Dass 2020 dann nicht das Jahr wird, in dem er durchstarten und Konzert nach Konzert spielen würde, konnte damals noch keiner ahnen. «Ich habe mir wirklich nicht den idealen Moment für den Start meiner Solokarriere ausgesucht», meint er kopfschüttelnd. Weitergemacht hat er trotzdem – und dabei sind erfolgreiche Projekte entstanden wie seine erste EP «Invisible to Automatic Doors». Adrian Graf hat aber noch lange nicht ausgeträumt. Auch wenn er wieder Teilzeit als Lehrer für Videografie arbeitet, hat er noch grosse Pläne mit seiner Musik und arbeitet aktuell an einer neuen EP.

Folk-Konzept: Frost & Fog

Sivilian ist nicht sein erstes Musikprojekt. Im Duoprojekt «Frost & Fog» macht er seit 2014 mit seiner guten Freundin Karen Frauchiger Musik, und das erfolgreich. Die beiden haben auf vielen Festivals gespielt, sind auf Tour gegangen und sogar schon auf dem Gurten aufgetreten. Mehr als 200 Konzerte hat er schon gegeben. Graf ist damit also fast schon ein alter Hase in der Schweizer Musikszene. Mit seinem Soloprojekt möchte er sich nun aber intensiver seinen eigenen Texten und Erfahrungen widmen. Er arbeitet dabei gerne mit Konzepten und konkreten Gedankenspielen, die er in Songs verwandelt. So hat er sich in seinem Song «Best Before» (mindestens haltbar bis) mit der Frage auseinandergesetzt, wie lange mensch «jung» ist und wann das persönliche Ablaufdatum beginnt. 
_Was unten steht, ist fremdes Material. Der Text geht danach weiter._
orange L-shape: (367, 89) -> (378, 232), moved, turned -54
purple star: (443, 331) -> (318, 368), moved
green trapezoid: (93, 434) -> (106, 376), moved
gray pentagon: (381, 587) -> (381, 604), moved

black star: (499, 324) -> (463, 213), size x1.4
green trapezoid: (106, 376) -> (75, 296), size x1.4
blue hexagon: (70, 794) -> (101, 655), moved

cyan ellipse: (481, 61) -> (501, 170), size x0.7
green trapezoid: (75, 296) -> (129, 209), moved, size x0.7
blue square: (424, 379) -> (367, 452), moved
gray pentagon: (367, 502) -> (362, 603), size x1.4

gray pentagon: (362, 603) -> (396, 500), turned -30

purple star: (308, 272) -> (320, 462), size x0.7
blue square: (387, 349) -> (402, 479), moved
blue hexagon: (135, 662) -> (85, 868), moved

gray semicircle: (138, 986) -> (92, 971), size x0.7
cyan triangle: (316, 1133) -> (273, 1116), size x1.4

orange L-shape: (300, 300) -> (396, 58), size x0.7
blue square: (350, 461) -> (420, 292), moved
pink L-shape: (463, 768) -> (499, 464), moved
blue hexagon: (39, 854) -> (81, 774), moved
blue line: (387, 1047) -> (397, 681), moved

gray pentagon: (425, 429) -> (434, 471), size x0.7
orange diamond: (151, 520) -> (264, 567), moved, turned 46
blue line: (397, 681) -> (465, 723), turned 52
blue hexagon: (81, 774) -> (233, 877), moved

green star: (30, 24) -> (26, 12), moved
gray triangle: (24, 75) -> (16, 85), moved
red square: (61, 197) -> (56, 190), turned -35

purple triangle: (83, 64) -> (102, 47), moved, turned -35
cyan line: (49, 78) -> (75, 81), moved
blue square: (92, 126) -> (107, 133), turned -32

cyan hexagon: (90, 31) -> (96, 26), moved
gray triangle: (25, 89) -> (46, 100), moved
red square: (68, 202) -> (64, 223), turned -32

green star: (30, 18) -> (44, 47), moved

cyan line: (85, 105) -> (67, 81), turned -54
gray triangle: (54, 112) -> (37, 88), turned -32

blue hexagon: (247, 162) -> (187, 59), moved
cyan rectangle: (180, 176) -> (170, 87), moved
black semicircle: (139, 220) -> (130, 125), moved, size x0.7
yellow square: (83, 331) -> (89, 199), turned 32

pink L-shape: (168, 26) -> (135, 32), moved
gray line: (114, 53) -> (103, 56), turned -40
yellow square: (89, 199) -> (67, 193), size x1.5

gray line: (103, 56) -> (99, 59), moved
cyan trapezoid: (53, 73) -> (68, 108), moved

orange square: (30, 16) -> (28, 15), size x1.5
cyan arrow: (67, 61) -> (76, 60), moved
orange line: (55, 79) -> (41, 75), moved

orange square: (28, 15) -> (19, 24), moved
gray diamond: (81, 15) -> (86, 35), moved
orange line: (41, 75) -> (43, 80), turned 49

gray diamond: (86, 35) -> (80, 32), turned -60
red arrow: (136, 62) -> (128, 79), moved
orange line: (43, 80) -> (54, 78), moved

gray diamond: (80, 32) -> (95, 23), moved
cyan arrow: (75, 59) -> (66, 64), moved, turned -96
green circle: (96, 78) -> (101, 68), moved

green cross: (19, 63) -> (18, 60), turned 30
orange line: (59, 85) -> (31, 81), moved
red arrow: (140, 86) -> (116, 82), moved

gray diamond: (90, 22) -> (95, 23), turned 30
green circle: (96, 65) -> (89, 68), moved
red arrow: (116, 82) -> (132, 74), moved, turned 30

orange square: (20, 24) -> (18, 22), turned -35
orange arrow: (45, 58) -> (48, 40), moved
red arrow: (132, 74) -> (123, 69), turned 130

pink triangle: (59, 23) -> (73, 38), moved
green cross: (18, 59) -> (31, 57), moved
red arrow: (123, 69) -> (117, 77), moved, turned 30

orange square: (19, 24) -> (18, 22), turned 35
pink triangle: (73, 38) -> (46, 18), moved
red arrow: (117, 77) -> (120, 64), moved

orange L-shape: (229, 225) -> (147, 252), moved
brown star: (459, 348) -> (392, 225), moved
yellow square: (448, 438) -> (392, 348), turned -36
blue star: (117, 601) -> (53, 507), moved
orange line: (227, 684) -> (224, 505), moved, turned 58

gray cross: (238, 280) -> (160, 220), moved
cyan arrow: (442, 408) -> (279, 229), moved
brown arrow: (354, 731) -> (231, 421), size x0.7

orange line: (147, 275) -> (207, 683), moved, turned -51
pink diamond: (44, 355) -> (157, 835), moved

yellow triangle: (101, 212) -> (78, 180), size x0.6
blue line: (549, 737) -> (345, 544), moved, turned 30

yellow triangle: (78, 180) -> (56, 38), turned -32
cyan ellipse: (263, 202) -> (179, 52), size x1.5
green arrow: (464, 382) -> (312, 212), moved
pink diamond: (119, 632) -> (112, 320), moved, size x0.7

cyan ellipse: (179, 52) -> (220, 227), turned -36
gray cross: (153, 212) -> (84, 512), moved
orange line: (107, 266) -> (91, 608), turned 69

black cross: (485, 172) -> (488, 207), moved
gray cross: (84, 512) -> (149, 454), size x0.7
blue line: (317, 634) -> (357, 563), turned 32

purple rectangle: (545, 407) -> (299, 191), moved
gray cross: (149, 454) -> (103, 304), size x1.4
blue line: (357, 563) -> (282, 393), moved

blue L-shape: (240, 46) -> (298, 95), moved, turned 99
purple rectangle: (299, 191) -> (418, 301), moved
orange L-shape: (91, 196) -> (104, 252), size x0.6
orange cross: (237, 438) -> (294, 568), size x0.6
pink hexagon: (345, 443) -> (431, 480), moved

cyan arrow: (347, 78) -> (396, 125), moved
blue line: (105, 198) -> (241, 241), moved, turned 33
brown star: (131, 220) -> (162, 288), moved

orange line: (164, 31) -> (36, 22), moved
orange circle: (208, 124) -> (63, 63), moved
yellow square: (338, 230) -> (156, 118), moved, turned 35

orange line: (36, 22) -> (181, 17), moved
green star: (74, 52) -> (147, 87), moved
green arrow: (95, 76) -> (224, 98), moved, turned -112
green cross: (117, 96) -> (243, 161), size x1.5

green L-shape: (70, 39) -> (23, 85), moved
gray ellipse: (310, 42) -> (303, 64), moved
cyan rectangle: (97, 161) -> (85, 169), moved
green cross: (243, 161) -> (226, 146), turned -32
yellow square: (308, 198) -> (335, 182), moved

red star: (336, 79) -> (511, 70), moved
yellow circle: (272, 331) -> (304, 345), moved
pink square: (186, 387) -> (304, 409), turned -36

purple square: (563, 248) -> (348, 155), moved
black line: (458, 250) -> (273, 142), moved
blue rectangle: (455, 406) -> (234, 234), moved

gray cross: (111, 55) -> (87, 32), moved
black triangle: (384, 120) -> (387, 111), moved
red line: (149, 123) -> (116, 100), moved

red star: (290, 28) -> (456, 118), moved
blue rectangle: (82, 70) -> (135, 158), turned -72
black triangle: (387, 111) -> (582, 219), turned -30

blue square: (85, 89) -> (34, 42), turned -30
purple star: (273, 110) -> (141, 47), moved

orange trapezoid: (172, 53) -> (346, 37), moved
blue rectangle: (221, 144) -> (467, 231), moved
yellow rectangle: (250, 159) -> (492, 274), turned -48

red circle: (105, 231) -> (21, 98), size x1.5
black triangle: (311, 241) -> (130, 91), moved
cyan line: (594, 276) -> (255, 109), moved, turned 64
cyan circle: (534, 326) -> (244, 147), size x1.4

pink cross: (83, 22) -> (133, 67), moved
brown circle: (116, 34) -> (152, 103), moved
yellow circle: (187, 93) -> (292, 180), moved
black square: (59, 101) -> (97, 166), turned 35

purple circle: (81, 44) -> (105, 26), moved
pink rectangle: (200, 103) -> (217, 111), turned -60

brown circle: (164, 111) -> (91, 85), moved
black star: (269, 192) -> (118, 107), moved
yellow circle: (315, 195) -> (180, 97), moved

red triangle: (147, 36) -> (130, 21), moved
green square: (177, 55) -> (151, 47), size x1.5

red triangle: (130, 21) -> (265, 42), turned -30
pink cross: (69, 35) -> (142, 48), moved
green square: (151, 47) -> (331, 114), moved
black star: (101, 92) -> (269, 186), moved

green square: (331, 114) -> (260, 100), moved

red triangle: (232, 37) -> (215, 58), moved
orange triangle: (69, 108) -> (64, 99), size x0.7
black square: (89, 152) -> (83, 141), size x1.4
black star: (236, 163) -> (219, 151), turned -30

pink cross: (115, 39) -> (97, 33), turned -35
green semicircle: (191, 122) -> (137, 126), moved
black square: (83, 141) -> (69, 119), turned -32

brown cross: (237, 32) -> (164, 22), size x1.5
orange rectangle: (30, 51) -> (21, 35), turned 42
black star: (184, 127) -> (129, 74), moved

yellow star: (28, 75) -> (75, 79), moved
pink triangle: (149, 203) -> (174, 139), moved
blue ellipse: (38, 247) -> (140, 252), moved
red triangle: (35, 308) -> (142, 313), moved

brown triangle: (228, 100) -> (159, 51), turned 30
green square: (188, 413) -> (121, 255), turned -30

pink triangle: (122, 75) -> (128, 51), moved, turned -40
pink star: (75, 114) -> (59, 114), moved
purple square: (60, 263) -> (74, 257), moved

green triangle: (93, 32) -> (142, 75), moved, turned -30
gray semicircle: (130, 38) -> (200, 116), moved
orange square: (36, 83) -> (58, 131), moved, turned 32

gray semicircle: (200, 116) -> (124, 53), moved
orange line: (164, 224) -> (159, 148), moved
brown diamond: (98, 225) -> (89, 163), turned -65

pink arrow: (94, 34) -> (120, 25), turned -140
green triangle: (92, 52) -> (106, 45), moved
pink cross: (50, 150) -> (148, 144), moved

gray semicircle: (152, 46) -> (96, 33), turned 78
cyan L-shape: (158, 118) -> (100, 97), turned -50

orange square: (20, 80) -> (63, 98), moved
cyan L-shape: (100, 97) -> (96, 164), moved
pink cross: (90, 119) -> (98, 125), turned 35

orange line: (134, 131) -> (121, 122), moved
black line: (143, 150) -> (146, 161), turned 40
Sivilians Songs klingen international. In seinen neusten Texten bewältigt er unter anderem die seelischen Turbulenzen seines Coming-outs. Sivilians neuster Song: «Best before».  

Zurück in die Kindheit und Jugend

Mit dem Entschluss, sich mehr auf die Musik zu fokussieren, ist Graf zurück in sein Elternhaus gezogen. Aus mehreren Gründen, wie er erklärt. Zum einen natürlich wegen der finanziellen Entlastung, zum anderen, um sich intensiv mit seiner Kindheit und Jugend auseinanderzusetzen. «Es ist verrückt, wie schnell ich den Schmerz aus meiner Jugend und vor meinem Coming-out verdrängt habe», meint er und erzählt, wie er sich durch seine alten Tagebücher gelesen und sich mit depressiven Erfahrungen von damals konfrontiert hat, um diese aufzuarbeiten, aber auch um seiner Musik eine Tiefe zu geben, die er erreichen möchte und die er für wichtig hält. Von dieser Suche nach der verlorenen Zeit soll seine neue EP handeln und damit ein Kapitel seines Lebens abdecken, über das er bisher noch kaum gesprochen hat. 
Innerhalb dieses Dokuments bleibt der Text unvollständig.